Will Varley Spirit of Minnie album cover

Spirit of Minnie by Will Varley

“Breaking news I can’t hear anymore/lines in the sand that we used to draw/looking for another kind of war”

It’s rare that an album has such an immediate impact that 30 seconds is enough to be certain it’s love. All Those Stars by Will Varley delivers that visceral reaction. Deliberate percussion and subtle guitar work underpin Varley’s distinctive voice. It’s rich and complex, simultaneously world-weary and achingly beautiful. The lyrics are intriguing too. They’re non-specific but so clearly of our times.

Will Varley album cover photo
“Amy’s baby just turned 18/lifetime flash like laser beams”

Key themes of the album are introduced early on, speaking of generational crisis centred on the inexorable passage of time. Varley repeats “all those stars/not that far.” He’s still striving, still searching.

In Seven Days, we hear “I shut my eyes/maybe I disappear/maybe tonight, maybe next year.” Willingness to escape seems like a coping mechanism kept in reserve in case of emergency. However, even that is problematised in Screenplays: “delete your page/stare at the screen/you traveled through Asia but you’re still alone.” It’s made clear that “running from the truth/running from the light” is not a solution. However, it’s not clear what is instead. The laconic delivery lends an air of reluctant acceptance. Cinematic rising strings add to the narrative feel.

“It’s just our life passing us by”

Breaking The Bread is almost spoken word. There’s just the hint of instrumentation for the bulk of the first verse, and gently rising after that. There’s a lot to take in in the lyrics. “If your heart is an ocean then I am a sinking ship” is quite a way to describe falling in love. The onslaught of information leads back to the importance of human connection to make life meaningful. Although the spectre of death haunts the scene, it’s balanced by a proposal.

The previous song begins and ends with a statue that endlessly watches the scene unmoved and unchanging. Statues continues the interrogation of primal themes: “as we made all these plans/it felt like we needed more days…maybe time is a statue not a river…a decade to me now is like a summer when I was a boy.” It’s more definitive and melodic than the last, perhaps even more thought-provoking in its immediacy.

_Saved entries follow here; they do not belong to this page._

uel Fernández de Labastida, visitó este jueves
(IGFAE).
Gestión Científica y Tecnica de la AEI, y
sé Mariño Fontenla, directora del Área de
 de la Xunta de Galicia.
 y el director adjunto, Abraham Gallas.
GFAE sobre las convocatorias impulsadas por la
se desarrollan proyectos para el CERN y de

The title track starts out as a seemingly autobiographical tune of a singer staying away from home. Then it takes a turn from the ordinary as a taxi driver regales him about the dancing Spirit of Minnie: “she was here when the cowboys came running and she’ll be here when this is all sand.” Discordant and imperious notes match the dramatic tale. As 4:00 a.m. passes, the protagonist has a similar mystical experience. However, drunk and overtired, his thoughts return to transatlantic reality. “I fell asleep thinking how my lover’s just waking up now,” Varley muses.

“Running through these alleyways/reckless as newborn wolves”

Varley’s certainly got a way with words. The refrain of Let It Slide is hymnal and anthemic, Leonard Cohen style. The song waltzes through vignettes. Then we get more musings on time. “look at us living out our little lives now/you distract me so well/I bet you hardly remember when each second was a living hell.”

The Postman is already a mainstay of the live set. It was inspired by a French postman who spent years collecting stones to make a breathtaking structure. Percussion slowly builds as the song progresses until it’s all-encompassing.

Strings subtly simulate the Insect of the title, then there’s a self-own of epic promotions: “my parents made me out of alcohol and boredom/I provided purpose, a distraction for them.” It unfolds like a pessimistic Jungle Book-style study of humans: “they taught me the ways of the two-legged carnivore/breathe the air for free/the rest you have to pay for/and there are these things that we drop from aeroplanes onto other human beings/turn them into pieces of people.” In the grand scheme of things, we’re as insignificant as insects despite delusions of significance.

“Now all you need are those people of paper and if you get enough of them you can exchange them for a tiny piece of the earth’s surface/you can tell yourself you own it/keep telling yourself you own it/until you die on it”

There we have it. One final dissection of time for an album that is fascinated and terrified by time and by the impulse to find yourself or disappear.

Spirit of Minnie by Will Varley is out now on Xtra Mile Recordings.